Rob Pike on good commit messages (2014) - uluyol
https://groups.google.com/forum/#!topic/golang-dev/6M4dmZWpFaI
======
kstenerud
That's a lovely description of why the fix was needed, but I just took a look
at the go source, and NOWHERE IN THE SOURCE CODE IS THIS FACT DOCUMENTED.

Signals are tricky, temperamental beasts; exactly the sort of thing you'd want
to have comments about in your code. The way things stand, nobody would ever
know why the signals are set up the way they are unless they trawled through
40,000 commits. Yes, 40,000: git log --oneline | wc -l.
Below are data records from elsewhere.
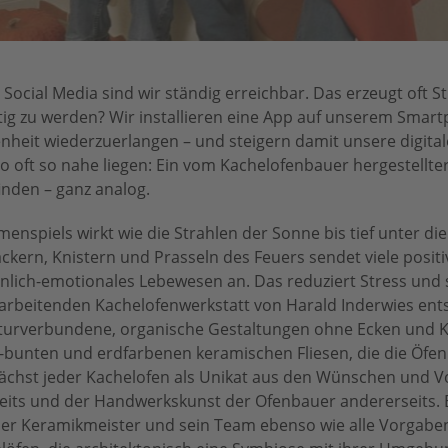
epr/I
 Social Media sind wir ständig erreichbar. Das erzeugt oft S
rtig zu werden? Wir installieren eine App auf unserem Smart
enheit wiederzuerlangen – und steigern damit unsere digita
o oft so nahe liegen: Ein vom Kachelofenbauer hergestellte
den – ganz analog.
spiels wirkt wie die Strahlen der Sonne bis tief unter di
ckern, Knistern und Prasseln des Feuers sendet viele positi
nlich-emotionales Lebewesen an. Das reduziert Stress und s
h arbeitenden Kachelofenwerkstatt von Harald Inderwies ent
 naturverbundene, organische Gestaltungen ohne Ecken und 
h-bunten und erdfarbenen keramischen Fliesen, die die Öfen
wächst jeder Kachelofen als Unikat aus den Wünschen und V
seits und der Handwerkskunst der Ofenbauer andererseits. 
er Keramikmeister und sein Team ebenso wie alle Vorgaben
I'm all for giving a helpful description of why a commit was needed, but this
is FAR too detailed for a commit message, and belongs in the CODE, which
people will actually be reading while they debug an issue.

As for his other examples of bad commits, "Moved A to B" is not necessarily
bad, unless there was a reason to do it other than to just rearrange where
things lie. Same goes for "Add convenience functions" or "Code cleanup". If
you're not fixing a bug or adding new functionality, you're just doing janitor
work. And that doesn't require detailed descriptions.

Commit messages are to let people know in a concise way why you made the
commit. Comments are to let readers know why you've done things in an
unexpected way, or to describe things they're not expected to be familiar
with, or tricky gotchas.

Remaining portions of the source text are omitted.